What Causes Acid Reflux Disease?

There are several factors that can cause acid reflux disease, and these include:

  • Eating large meals
  • Lying down/sleeping right after a meal
  • Eating close to bedtime
  • Obesity
  • Certain foods (like citrus, tomato, mint, chocolate, garlic, onions, spicy and fatty foods
  • Certain beverages (like alcohol, coffee, tea, or carbonated drinks)
  • Smoking
  • Pregnancy
  • Certain medications (like aspirin, ibuprofen, blood pressure medications)
  • Hiatus hernia

Symptoms Of Acid Reflux Disease

Aside from heartburn and regurgitation, where you feel a sour or bitter taste in your throat or mouth, you may also experience various symptoms of acid reflux disease:

  • Bloating
  • Frequent burping
  • Trouble swallowing or a feeling of food getting stuck in your throat (dysphagia)
  • Chest pain when lying down
  • Choking
  • Frequent hiccups
  • Nausea
  • Hoarseness
  • Chronic sore throat
  • Wheezing
  • Dry cough
  • Bloody/ black stools
  • Bloody vomit
  • Weight loss for no known reason

When To See A Doctor

Symptoms of GERD may improve with simple remedies such as avoiding large meals or eating before bedtime, maintaining a healthy weight, not smoking, and avoiding stomach irritants, which include certain foods, drinks and medications.
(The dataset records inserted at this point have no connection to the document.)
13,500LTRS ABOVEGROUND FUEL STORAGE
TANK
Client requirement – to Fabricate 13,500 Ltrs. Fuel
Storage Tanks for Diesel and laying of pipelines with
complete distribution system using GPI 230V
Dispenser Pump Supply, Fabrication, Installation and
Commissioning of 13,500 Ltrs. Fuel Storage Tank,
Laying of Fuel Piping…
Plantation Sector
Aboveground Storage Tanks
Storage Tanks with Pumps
However, you should seek immediate help if you experience chest pains, especially if accompanied by shortness of breath or arm pain because these may indicate a heart attack.

Go to your doctor if you experience these symptoms frequently or if they do not improve within a few days.

Treatment Of Acid Reflux Disease

Common over-the-counter medications used for GERD include:

  • Antacids to neutralize stomach acids, such as Maalox, Mylanta, Gaviscon, and Tums.
  • Medications that reduce acid production (H-2-receptor blockers), such as famotidine (Pepcid AC), cimetidine (Tagamet HB), ranitidine (Zantac), or nizatidine (Axid AR).
  • Medications that reduce acid production and promote healing of the esophagus (proton pump inhibitors), such as lansoprazole (Prevacid) and omeprazole (Prilosec).

If your symptoms do not improve after two to three weeks of using these medications, consult your doctor for further evaluation and treatment.